Hot peppers, especially those of the dried variety, can be a very unpleasant thing to try to microwave. The capsaicin, or the active ingredient in making peppers spicy, vaporizes when exposed to microwaves, and getting a faceful of that vapor makes for a highly uncomfortable experience.
Thought that you could hard-boil an egg by microwaving it? Think again. The insides will get super-hot, and the steam will have nowhere to go, so you’ll end up scrubbing chunks of yolk off of the inside of your microwave for hours.
You’re hopefully aware of this, but metal really shouldn’t go in a microwave.
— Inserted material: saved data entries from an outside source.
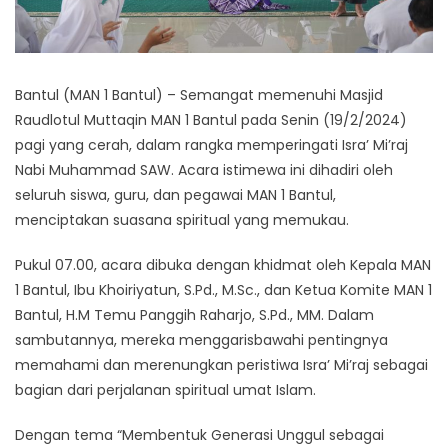
Bantul (MAN 1 Bantul) – Semangat memenuhi Masjid
Raudlotul Muttaqin MAN 1 Bantul pada Senin (19/2/2024)
pagi yang cerah, dalam rangka memperingati Isra’ Mi’raj
Nabi Muhammad SAW. Acara istimewa ini dihadiri oleh
seluruh siswa, guru, dan pegawai MAN 1 Bantul,
menciptakan suasana spiritual yang memukau.
Pukul 07.00, acara dibuka dengan khidmat oleh Kepala MAN
1 Bantul, Ibu Khoiriyatun, S.Pd., M.Sc., dan Ketua Komite MAN 1
Bantul, H.M Temu Panggih Raharjo, S.Pd., MM. Dalam
sambutannya, mereka menggarisbawahi pentingnya
memahami dan merenungkan peristiwa Isra’ Mi’raj sebagai
bagian dari perjalanan spiritual umat Islam.
Dengan tema “Membentuk Generasi Unggul sebagai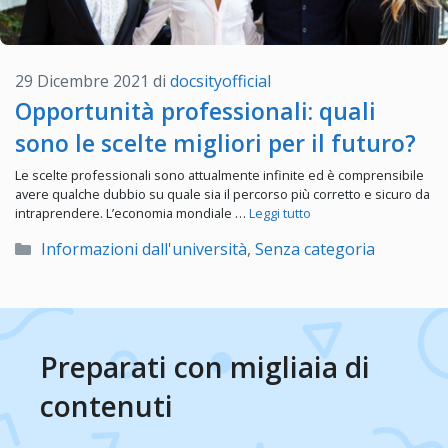
29 Dicembre 2021
di
docsityofficial
Opportunità professionali: quali
sono le scelte migliori per il futuro?
Le scelte professionali sono attualmente infinite ed è comprensibile
avere qualche dubbio su quale sia il percorso più corretto e sicuro da
intraprendere. L’economia mondiale …
Leggi tutto
Categorie
Informazioni dall'università
,
Senza categoria
Preparati con migliaia di
contenuti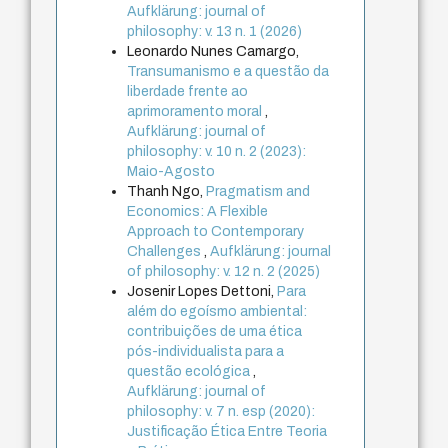
Aufklärung: journal of
philosophy: v. 13 n. 1 (2026)
Leonardo Nunes Camargo,
Transumanismo e a questão da
liberdade frente ao
aprimoramento moral
,
Aufklärung: journal of
philosophy: v. 10 n. 2 (2023):
Maio-Agosto
Thanh Ngo,
Pragmatism and
Economics: A Flexible
Approach to Contemporary
Challenges
,
Aufklärung: journal
of philosophy: v. 12 n. 2 (2025)
Josenir Lopes Dettoni,
Para
além do egoísmo ambiental:
contribuições de uma ética
pós-individualista para a
questão ecológica
,
Aufklärung: journal of
philosophy: v. 7 n. esp (2020):
Justificação Ética Entre Teoria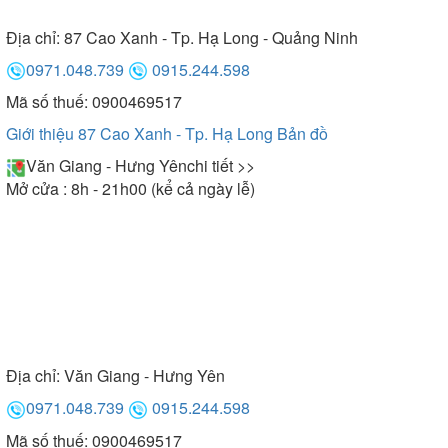
Địa chỉ:
87 Cao Xanh - Tp. Hạ Long - Quảng Ninh
0971.048.739
0915.244.598
Mã số thuế: 0900469517
Giới thiệu 87 Cao Xanh - Tp. Hạ Long
Bản đồ
Văn Giang - Hưng Yên
chi tiết >>
Mở cửa : 8h - 21h00 (kể cả ngày lễ)
Địa chỉ:
Văn Giang - Hưng Yên
0971.048.739
0915.244.598
Mã số thuế: 0900469517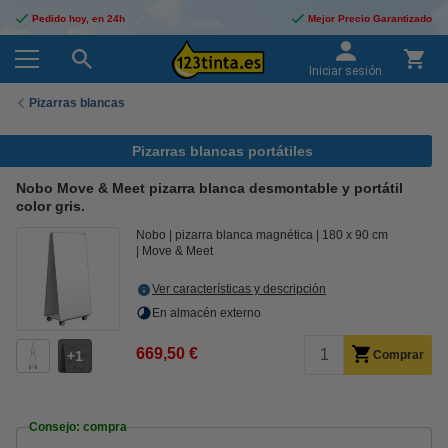
Pedido hoy, en 24h
Mejor Precio Garantizado
Iniciar sesión
Pizarras blancas
Pizarras blancas portátiles
Nobo Move & Meet pizarra blanca desmontable y portátil
color gris.
Nobo
pizarra blanca magnética
180 x 90 cm
Move & Meet
Ver características y descripción
En almacén externo
669,50 €
1
Comprar
Consejo: compra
Even the small amount found in a twist tie can send supercharged plasma shooting through your appliance, and aluminum foil can become an open flame. Place it on a microwave-safe dish instead.
Don’t try to boil a mug of water in the microwave. The water superheats but is unable to physically boil because the vessel remains cool, so when you try to stir it or add a teabag it boils all at once, exploding upwards, right in the direction of your face. If you must microwave water, stick a stirrer or something in it so it can boil as usual.
If you put bread in a microwave you won’t end up with a ruined microwave, just a ruined piece of bread. After more than 10 or so seconds in a microwave, enough moisture leaves the bread to make it a hard, stale, chewy mess. The best way to bring back stale bread is to stick it in the oven for a few minutes.
Some plastic is microwave-safe, but it’s always labeled accordingly if it is. If it isn’t, it will melt inside your microwave, making for a nearly-impossible cleanup.
It's true that if you put a sponge in the microwave for 30 seconds or so, it'll kill off most of the bacteria on it. But the cons outweigh the pros here: Your kitchen will end up smelling awful. Sponges are cheap; just buy a new one.